The tectonic plates of Nigeria’s energy sector are shifting, a direct result of increased domestic supply from the massive Dangote Refinery. Oando Plc, a major player in the market, confirmed it has suspended the importation of Premium Motor Spirit (PMS), marking a significant strategic pivot away from reliance on foreign refined products.

In its recent financial disclosures for H1 and 9-month 2025, Oando reported a 20% decline in trading revenue and a 42% drop in gross profit, directly attributing the slump to lower gasoline import volumes. While this signals a challenge for traditional importers, it represents a monumental win for Nigeria’s quest for energy self-sufficiency.
This rapid change underscores the strategic foresight of President Bola Ahmed Tinubu’s administration. His decisive policy actions, including the bold announcement of 15% tariffs on imported petroleum products, were designed precisely to fortify domestic refining capacity and disincentivize foreign reliance.

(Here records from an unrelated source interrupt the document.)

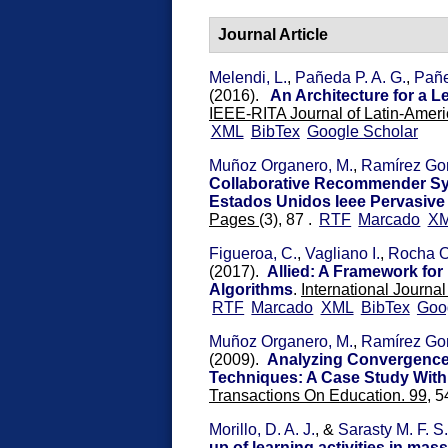
Journal Article
Melendi, L.
,
Pañeda P. A. G.
,
Pañe
(2016).
An Architecture for a L
IEEE-RITA Journal of Latin-Ameri
XML
BibTex
Google Scholar
Muñoz Organero, M.
,
Ramírez Gon
Collaborative Recommender Sys
Estados Unidos Ieee Pervasiv
Pages
(3), 87 .
RTF
Marcado
X
Figueroa, C.
,
Vagliano I.
,
Rocha O
(2017).
Allied: A Framework f
Algorithms
.
International Journa
RTF
Marcado
XML
BibTex
Goo
Muñoz Organero, M.
,
Ramírez Gon
(2009).
Analyzing Convergence 
Techniques: A Case Study Wit
Transactions On Education. 99,
5
Morillo, D. A. J.
, &
Sarasty M. F. S.
up of learning activities in ma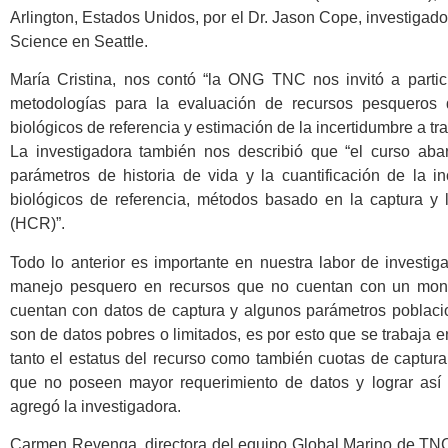
Arlington, Estados Unidos, por el Dr. Jason Cope, investigad
Science en Seattle.
María Cristina, nos contó “la ONG TNC nos invitó a parti
metodologías para la evaluación de recursos pesqueros 
biológicos de referencia y estimación de la incertidumbre a t
La investigadora también nos describió que “el curso aba
parámetros de historia de vida y la cuantificación de la in
biológicos de referencia, métodos basado en la captura y l
(HCR)”.
Todo lo anterior es importante en nuestra labor de investig
manejo pesquero en recursos que no cuentan con un mon
cuentan con datos de captura y algunos parámetros poblaci
son de datos pobres o limitados, es por esto que se trabaja
tanto el estatus del recurso como también cuotas de captu
que no poseen mayor requerimiento de datos y lograr así
agregó la investigadora.
Carmen Revenga, directora del equipo Global Marino de TNC 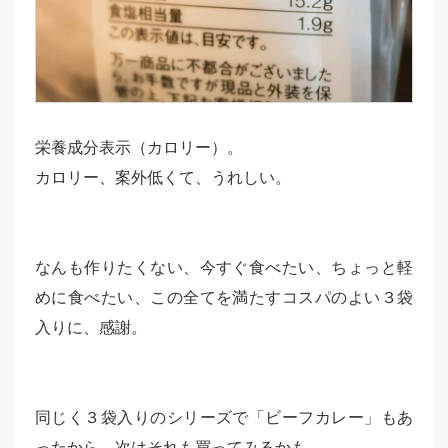
栄養成分表示（カロリー）。
カロリー、案外低くて、うれしい。
なんも作りたくない、今すぐ食べたい、ちょっと軽
めに食べたい、この全てを満たすコスパのよい３袋
入りに、感謝。
同じく３袋入りのシリーズで「ビーフカレー」もあ
ったから、次はそれも買ってみるかも。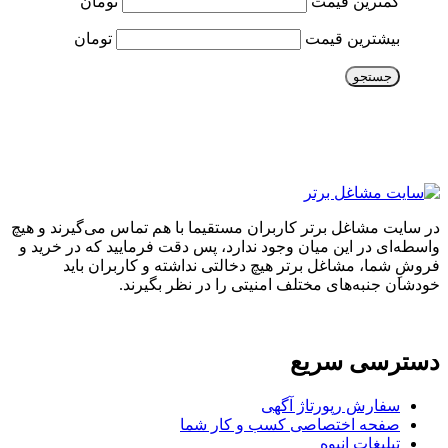
کمترین قیمت
تومان
بیشترین قیمت
تومان
جستجو
در سایت مشاغل برتر کاربران مستقیما با هم تماس می‌گیرند و هیچ
واسطه‌ای در این میان وجود ندارد، پس دقت فرمایید که در خرید و
فروشِ شما، مشاغل برتر هیچ دخالتی نداشته و کاربران باید
خودشان جنبه‌های مختلف امنیتی را در نظر بگیرند.
دسترسی سریع
سفارش رپورتاژ آگهی
صفحه اختصاصی کسب و کار شما
تبلیغات انبوه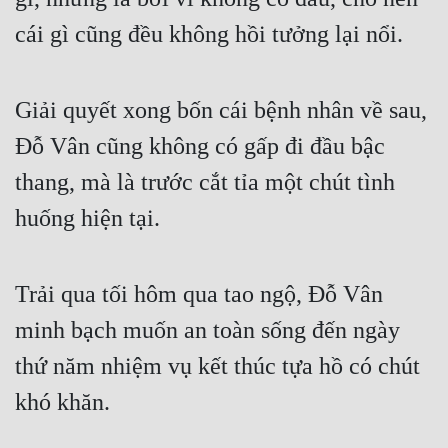
cái gì cũng đều không hồi tưởng lại nổi.
Giải quyết xong bốn cái bệnh nhân về sau, 
Đỗ Vân cũng không có gấp đi đầu bậc 
thang, mà là trước cắt tỉa một chút tình 
huống hiện tại.
Trải qua tối hôm qua tao ngộ, Đỗ Vân 
minh bạch muốn an toàn sống đến ngày 
thứ năm nhiệm vụ kết thúc tựa hồ có chút 
khó khăn.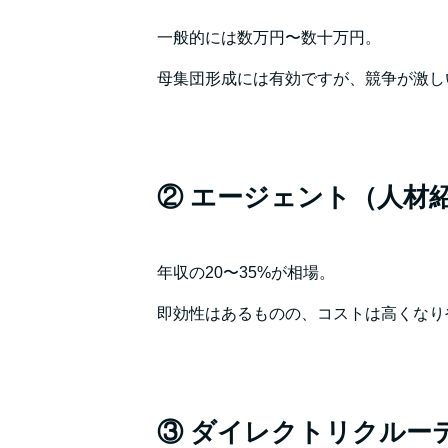
一般的には数万円〜数十万円。
母集団形成には有効ですが、競争が激し
② エージェント（人材
年収の20〜35%が相場。
即効性はあるものの、コストは高くなり
③ ダイレクトリクルー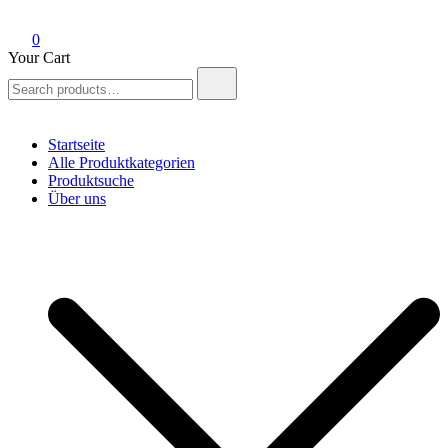
0
Your Cart
Search
for:
Startseite
Alle Produktkategorien
Produktsuche
Über uns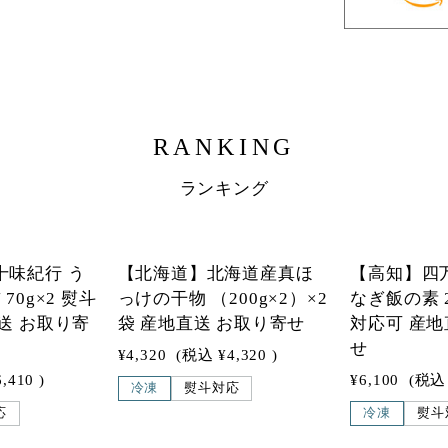
RANKING
ランキング
1
1
十味紀行 う
【北海道】北海道産真ほ
【高知】四
70g×2 熨斗
っけの干物 （200g×2）×2
なぎ飯の素 2
送 お取り寄
袋 産地直送 お取り寄せ
対応可 産地
せ
¥4,320
(税込
¥4,320
)
6,410
)
¥6,100
(税込
冷凍
熨斗対応
応
冷凍
熨斗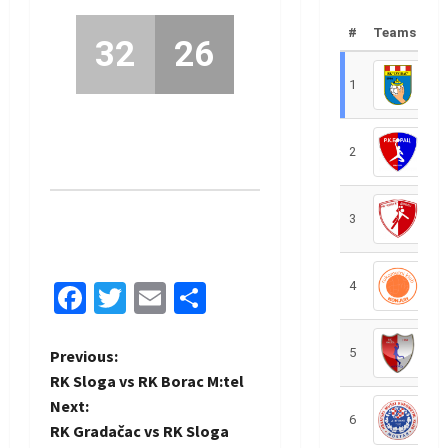
#
Teams
32
26
1
R
2
R
3
R
4
R
Facebook
Twitter
Email
Share
5
R
P
Previous:
RK Sloga vs RK Borac M:tel
o
Next:
6
S
RK Gradačac vs RK Sloga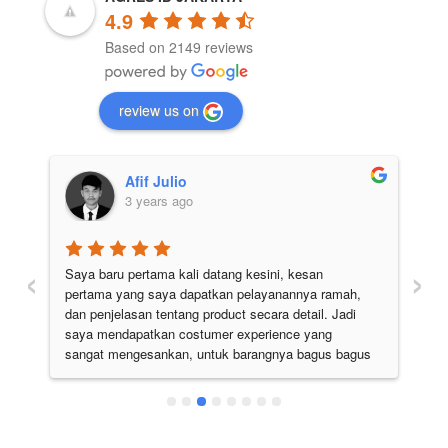
4.9
Based on 2149 reviews
review us on
Afif Julio
3 years ago
‹
›
Saya baru pertama kali datang kesini, kesan 
Pe
pertama yang saya dapatkan pelayanannya ramah, 
di
 
dan penjelasan tentang product secara detail. Jadi 
pu
 
saya mendapatkan costumer experience yang 
ju
sangat mengesankan, untuk barangnya bagus bagus 
semua. Pokoknya the best deh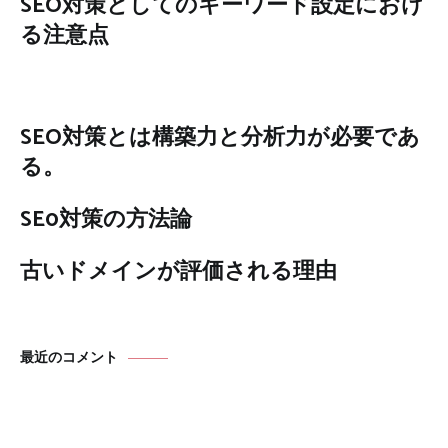
SEO対策としてのキーワード設定におけ
る注意点
SEO対策とは構築力と分析力が必要であ
る。
SE0対策の方法論
古いドメインが評価される理由
最近のコメント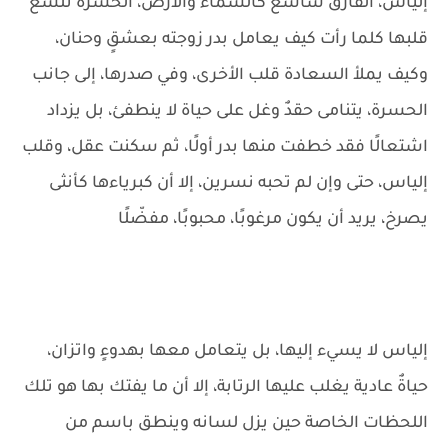
إلياس، الفارق شاسع كالسماء والأرض، الحسرة تلسع
قلبها كلما رأت كيف يعامل بدر زوجته بعشقٍ وحنان،
وكيف يملأ السعادة قلب الأخرى، وفي صدرها، إلى جانب
الحسرة، يتنامى حقدٌ وغل على حياة لا ينطفئ، بل يزداد
اشتعالًا فقد خطفت منها بدر أولًا، ثم سكنت عقل، وقلب
إلياس، حتى وإن لم تحبه نسرين، إلا أن كبرياءها كأنثى
يصرخ، يريد أن يكون مرغوبًا، محبوبًا، مفضّلًا
إلياس لا يسيء إليها، بل يتعامل معها بهدوءٍ واتزان،
حياةٌ عادية يغلب عليها الرتابة، إلا أن ما يفتك بها هو تلك
اللحظات الخاصة حين يزل لسانه وينطق باسم من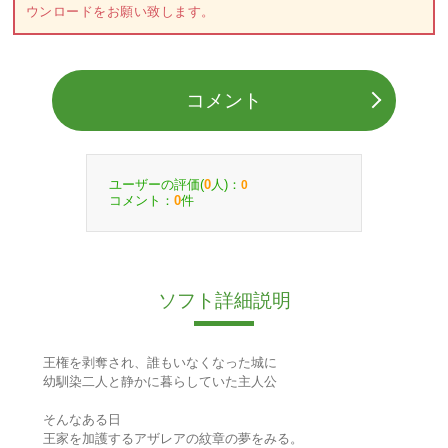
ウンロードをお願い致します。
コメント
ユーザーの評価(
人)：
0
0
コメント：
件
0
ソフト詳細説明
王権を剥奪され、誰もいなくなった城に
幼馴染二人と静かに暮らしていた主人公
そんなある日
王家を加護するアザレアの紋章の夢をみる。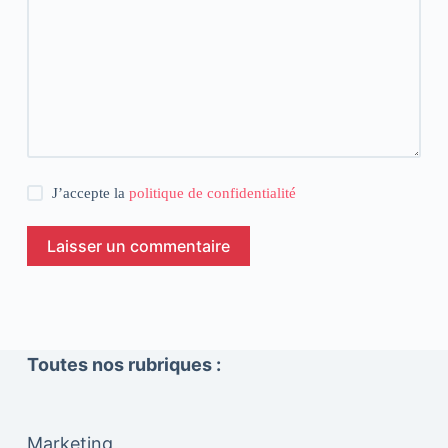
J’accepte la
politique de confidentialité
Laisser un commentaire
Toutes nos rubriques :
Marketing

The decrease in import dependency—and the subsequent impact on major trading companies—is the most tangible evidence yet that the President’s agenda to drive the economy towards a trillion-dollar valuation by 2030 is succeeding in critical sectors. The shift means Nigeria’s wealth, once spent ferrying fuel across oceans, is now being retained, invested, and circulated within the nation’s economy, fulfilling a long-held dream of Nigerian economic independence.